The four children were lying on the beach, after their swim. Old Mrs. Whiton had gone back to the house, leaving strict instructions that the others weren't to lounge about in their wet bathing suits for a minute more than half an hour.
"I keep worrying about those poor people at that inn," said Ann, "after those Indians got them."
"Serves them right, if you ask me," said Eliza.
"But it was our fault," said Ann. "And they may have been mean, but they didn't deserve to be massacred."
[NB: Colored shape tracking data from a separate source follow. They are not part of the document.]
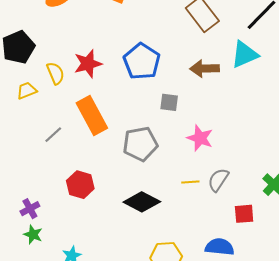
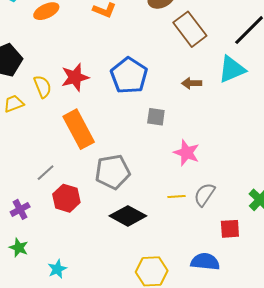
brown arrow: (205, 69) -> (192, 83), size x0.7
gray line: (53, 135) -> (46, 173), moved
gray pentagon: (140, 144) -> (113, 172), moved
purple cross: (30, 209) -> (20, 209), moved

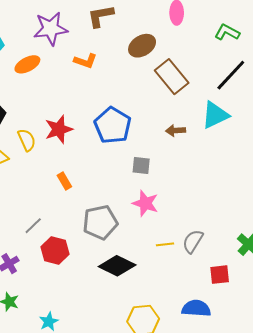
orange rectangle: (79, 129) -> (64, 181), size x0.5
pink star: (187, 153) -> (145, 203), moved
"Maybe they weren't," said Roger. "Maybe after we disappeared the time jumped back, and everything was just as though it had never happened. Sometimes magic works like that."
"Sometimes it doesn't," said Ann. "Remember last summer? Every single thing we did counted. Think back."
Everybody thought back except Jack, who didn't seem to want to.
 
; "Honestly!" he said. "Can't you talk about anything else? Anyway, it didn't happen. You just dreamed it. All that stuffing-y smell put you to sleep."
"We wouldn't all dream the same dream, silly," said Eliza.
"Sure you would. It happens all the time. Look at flying saucers! Mass hypnosis, it's called."
Roger shook his head. "This was real, all right."
"Rave on!" said Jack. He got up. "I just thought. There was this girl that came to visit, back home. Gretsie Kroll, her name was. She came from up around here somewhere. Maybe if I look in the phone book I can find her number." And he started climbing the rock stair to the house.
"What did I tell you?" said Eliza. "It's the end of a noble mind. He's lost to us."
There was a pause.
"I still keep worrying," said Ann. She got to her feet. "I'm going to ask the Natterjack. He'd know."
She started up the steps and the others followed. They went past the house and into the garden. The Natterjack lay dormant upon the sundial. But when the three children came near, it woke up and jumped down and started hopping away as fast as it could.
It was Eliza who caught it, with a flying tackle.
"Oh no you don't," it said. "No more tricks today. The garden wouldn't stand it. It'd wilt."
"Oh, I know," said Ann. "So would we!"
"We don't want any more magic for ages," said Roger.
"Not till tomorrow, at least!" said Eliza.
"We have to think," said Roger, "and plan, first."
"We've been thinking now," said Ann. "And I've been wondering. About those people."
And she told the Natterjack her worries about the Indian massacre.
The Natterjack was silent in thought. Then it spoke. "I 'ave 'eard," it said, "that the h'evil that men do lives after them..."
"'The good is oft interred with their bones,'" Ann finished the quotation. Then a look of horror came over her face. "Do you mean the bad things we do last, and the good ones don't?"
"That wouldn't be fair," said Roger.
"It would be just like that magic, though," said Eliza, "always thwarting us!"
"I was thinking," said the Natterjack, "more the other way round."
"You mean...?" Roger puzzled it out. "You mean the mistakes we make come out of the adventure with us, and don't do any harm, but the good things we do stay buried in the past, and turn real?"